Corey Rocchiccioli

Personal information
- Full name: Corey James Rocchiccioli
- Born: 8 October 1997 (age 28) Subiaco, Western Australia, Australia
- Nickname: The Rock
- Height: 190 cm (6 ft 3 in)
- Batting: Right-handed
- Bowling: Right-arm off break
- Role: Bowler

Domestic team information
- 2021/22–present: Western Australia (squad no. 77)
- 2022/23: Melbourne Renegades (squad no. 77)
- 2023/24: Melbourne Stars (squad no. 77)
- 2025: Warwickshire

Career statistics
| Competition | FC | LA | T20 |
| Matches | 52 | 3 | 5 |
| Runs scored | 883 | 11 | 1 |
| Batting average | 17.31 | 5.50 | 1.00 |
| 100s/50s | 0/1 | 0/0 | 0/0 |
| Top score | 50 | 9 | 1 |
| Balls bowled | 10,305 | 138 | 108 |
| Wickets | 179 | 3 | 6 |
| Bowling average | 30.43 | 42.33 | 25.66 |
| 5 wickets in innings | 6 | 0 | 0 |
| 10 wickets in match | 0 | 0 | 0 |
| Best bowling | 7/52 | 2/38 | 2/25 |
| Catches/stumpings | 29/– | 1/– | 2/– |
- Source: ESPNcricinfo, 26 July 2026

= Corey Rocchiccioli =

Australian cricketer (born 1997)

Corey James Rocchiccioli (born 8 October 1997) is an Australian cricketer who plays for Western Australia as a right-arm off break bowler. He is eligible to play for Italy national cricket team.

==Early life==
Rocchiccioli was born on 8 October 1997 in Perth. He is of Italian and Irish heritage.

==Career==
Rocchiccioli was offered a rookie contract by Western Australia ahead of the 2020/21 season, where he did not play a match, before being elevated to a senior contract prior to the 2021/22 season. He made his first-class debut on 24 September 2021, for Western Australia against South Australia in the opening match of 2021–22 Sheffield Shield season.

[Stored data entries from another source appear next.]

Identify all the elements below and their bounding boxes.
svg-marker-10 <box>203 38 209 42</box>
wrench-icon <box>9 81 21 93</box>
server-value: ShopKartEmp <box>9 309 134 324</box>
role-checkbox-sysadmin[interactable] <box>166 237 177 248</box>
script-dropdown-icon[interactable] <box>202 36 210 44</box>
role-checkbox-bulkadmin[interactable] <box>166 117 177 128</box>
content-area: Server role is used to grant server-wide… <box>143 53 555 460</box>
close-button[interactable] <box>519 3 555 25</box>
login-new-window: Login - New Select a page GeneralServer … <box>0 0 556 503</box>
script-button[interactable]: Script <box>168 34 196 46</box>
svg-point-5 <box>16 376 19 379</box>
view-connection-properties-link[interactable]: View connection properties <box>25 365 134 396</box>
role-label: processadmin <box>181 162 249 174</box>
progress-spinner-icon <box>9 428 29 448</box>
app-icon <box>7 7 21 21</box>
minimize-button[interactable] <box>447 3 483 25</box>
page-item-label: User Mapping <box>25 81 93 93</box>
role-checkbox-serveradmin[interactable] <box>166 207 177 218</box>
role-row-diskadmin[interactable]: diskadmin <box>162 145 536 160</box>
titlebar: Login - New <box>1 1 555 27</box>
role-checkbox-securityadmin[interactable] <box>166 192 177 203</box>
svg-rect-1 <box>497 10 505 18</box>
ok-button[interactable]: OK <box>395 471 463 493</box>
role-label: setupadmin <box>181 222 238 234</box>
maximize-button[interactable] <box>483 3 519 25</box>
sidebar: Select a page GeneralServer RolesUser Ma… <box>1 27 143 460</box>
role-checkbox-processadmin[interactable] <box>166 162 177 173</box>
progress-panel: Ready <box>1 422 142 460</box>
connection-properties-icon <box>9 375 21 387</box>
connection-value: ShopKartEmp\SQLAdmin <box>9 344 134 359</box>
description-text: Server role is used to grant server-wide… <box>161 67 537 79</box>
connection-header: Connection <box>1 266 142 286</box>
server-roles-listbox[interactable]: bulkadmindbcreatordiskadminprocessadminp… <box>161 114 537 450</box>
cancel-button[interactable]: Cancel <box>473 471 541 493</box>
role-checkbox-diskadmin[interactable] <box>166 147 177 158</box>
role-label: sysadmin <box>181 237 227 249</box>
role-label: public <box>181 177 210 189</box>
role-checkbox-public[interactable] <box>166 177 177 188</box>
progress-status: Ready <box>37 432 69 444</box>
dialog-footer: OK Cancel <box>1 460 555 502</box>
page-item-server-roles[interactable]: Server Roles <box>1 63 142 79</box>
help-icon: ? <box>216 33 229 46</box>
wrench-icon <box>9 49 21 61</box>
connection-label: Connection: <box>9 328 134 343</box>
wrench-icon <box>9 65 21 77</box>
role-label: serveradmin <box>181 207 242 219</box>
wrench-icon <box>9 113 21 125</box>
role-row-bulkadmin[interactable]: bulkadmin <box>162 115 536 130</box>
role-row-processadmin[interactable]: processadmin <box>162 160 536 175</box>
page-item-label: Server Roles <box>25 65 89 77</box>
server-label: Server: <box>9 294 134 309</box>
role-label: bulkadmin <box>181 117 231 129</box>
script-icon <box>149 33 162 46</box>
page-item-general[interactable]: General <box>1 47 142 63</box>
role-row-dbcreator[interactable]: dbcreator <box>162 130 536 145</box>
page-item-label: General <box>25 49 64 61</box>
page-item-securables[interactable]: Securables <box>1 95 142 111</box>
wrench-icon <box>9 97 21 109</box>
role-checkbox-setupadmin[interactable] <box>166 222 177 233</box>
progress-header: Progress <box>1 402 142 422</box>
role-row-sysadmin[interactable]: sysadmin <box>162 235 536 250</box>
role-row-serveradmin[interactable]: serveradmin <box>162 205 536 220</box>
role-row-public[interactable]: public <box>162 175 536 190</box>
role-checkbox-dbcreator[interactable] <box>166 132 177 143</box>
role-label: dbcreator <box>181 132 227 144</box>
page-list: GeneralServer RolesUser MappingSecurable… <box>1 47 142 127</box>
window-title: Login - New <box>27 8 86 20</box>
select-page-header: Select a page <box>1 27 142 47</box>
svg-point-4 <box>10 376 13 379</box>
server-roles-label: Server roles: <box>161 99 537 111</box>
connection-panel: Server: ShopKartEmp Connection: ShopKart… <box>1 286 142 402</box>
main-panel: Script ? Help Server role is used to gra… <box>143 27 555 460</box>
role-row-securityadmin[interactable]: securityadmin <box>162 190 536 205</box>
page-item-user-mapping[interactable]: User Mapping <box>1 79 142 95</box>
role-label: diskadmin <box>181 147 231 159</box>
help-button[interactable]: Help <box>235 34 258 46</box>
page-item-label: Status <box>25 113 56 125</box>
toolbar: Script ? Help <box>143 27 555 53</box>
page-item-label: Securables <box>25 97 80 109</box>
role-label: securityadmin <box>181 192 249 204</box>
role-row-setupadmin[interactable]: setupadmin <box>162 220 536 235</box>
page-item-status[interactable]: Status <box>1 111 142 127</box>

Rocchiccioli was added to the Perth Scorchers squad on 8 December 2020 as injury cover for Ashton Agar during BBL10, however did not feature in any matches. Rocchiccioli made his BBL debut in the 2022/23 season for the Melbourne Renegades.

In October 2024, he was selected for the Australia A squad ahead of the India A tour of Australia.

In June 2025, Rocchiccioli signed a short-term contract to play four English County Championship matches for Warwickshire County Cricket Club.